Sharma Anil, Rastogi Neha, Chatterjee Goutomi, Kapoor Rohit, Nivargi Sagar, Yadav Satya P
Pediatric Hematology Oncology and Bone Marrow Transplant Unit, Cancer Institute, Medanta The Medicity Hospital, Gurgaon, Haryana, India.
J Pediatr Hematol Oncol. 2021 Oct 1;43(7):e1033-e1036. doi: 10.1097/MPH.0000000000002030.

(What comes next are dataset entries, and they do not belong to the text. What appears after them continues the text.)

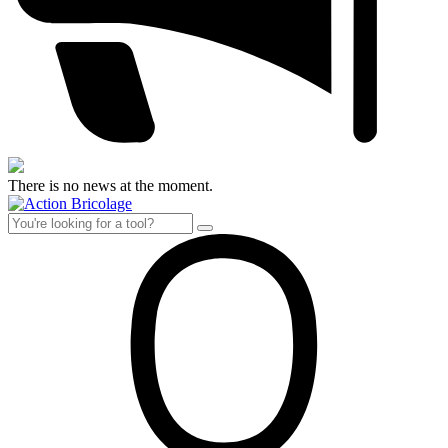
There is no news at the moment.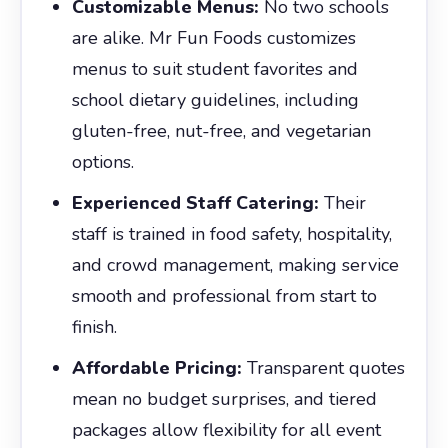
Customizable Menus:
No two schools
are alike. Mr Fun Foods customizes
menus to suit student favorites and
school dietary guidelines, including
gluten-free, nut-free, and vegetarian
options.
Experienced Staff Catering:
Their
staff is trained in food safety, hospitality,
and crowd management, making service
smooth and professional from start to
finish.
Affordable Pricing:
Transparent quotes
mean no budget surprises, and tiered
packages allow flexibility for all event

Haploidentical family donor is universally available and is fast emerging as an alternative donor choice for children with leukemia needing hematopoietic stem cell transplant (HSCT). Here we describe our experience of treating children with acute leukemia by haploidentical HSCT with posttransplant cyclophosphamide (PTCy).
We retrospectively analyzed the outcome data of 17 children with acute leukemia who underwent related haploidentical HSCT. Fifteen were in complete remission (CR) before HSCT: CR1-6, CR2-7, and CR3-2 and 2 were not in remission. Donors were mobilized with granulocyte colony stimulating factor. The conditioning was nonmyeloablative in 4 and myeloablative in 13. All received PTCy 50 mg/kg on days 3 and 4 as graft-versus-host disease (GVHD) prophylaxis along with tacrolimus or cyclosporine and mycophenolate mofetil. A median of 8.94 million of CD34+ cells/kg was infused.
All patients were engrafted for neutrophil and platelets, except 1 child with refractory acute myeloid leukemia disease who relapsed before engraftment. Five children relapsed (4 died and 1 child with CD20-positive leukemia is disease free after Rituximab therapy). There was 1 transplant-related mortality due to grade IV GVHD. Remaining 11 patients are in CR. Acute GVHD was seen in 4 patients. Of 4, 3 children later developed chronic GVHD and all are alive and disease free. Three of 4 children who received nonmyeloablative conditioning have relapsed. Overall survival is 70.5% and event-free survival is 64.7%. Median follow-up of all patients was 393 days.
Haploidentical HSCT with PTCy is a safe and effective therapy for children with acute leukemia. Myeloablative conditioning and chronic GVHD lead to improved disease-free survival.
单倍体相合的家族供体普遍可得,并且正迅速成为需要造血干细胞移植(HSCT)的白血病患儿的一种替代供体选择。在此,我们描述我们采用移植后环磷酰胺(PTCy)进行单倍体相合HSCT治疗急性白血病患儿的经验。
我们回顾性分析了17例接受相关单倍体相合HSCT的急性白血病患儿的结局数据。15例在HSCT前处于完全缓解(CR)状态:CR1期6例、CR2期7例、CR3期2例,2例未缓解。供体采用粒细胞集落刺激因子进行动员。4例采用非清髓性预处理,13例采用清髓性预处理。所有患儿在第3天和第4天均接受50mg/kg的PTCy以预防移植物抗宿主病(GVHD),同时联合使用他克莫司或环孢素以及霉酚酸酯。中位数为每千克体重输注894万个CD34+细胞。
除1例难治性急性髓系白血病患儿在植入前复发外,所有患者的中性粒细胞和血小板均实现植入。5例患儿复发(4例死亡,1例CD20阳性白血病患儿在接受利妥昔单抗治疗后无病生存)。有1例因IV级GVHD导致的移植相关死亡。其余11例患者处于CR状态。4例患者出现急性GVHD。其中4例中有3例患儿后来发展为慢性GVHD,且均存活且无病生存。接受非清髓性预处理的4例患儿中有3例复发。总生存率为70.5%,无事件生存率为64.7%。所有患者的中位随访时间为393天。
采用PTCy的单倍体相合HSCT是治疗急性白血病患儿的一种安全有效的疗法。清髓性预处理和慢性GVHD可提高无病生存率。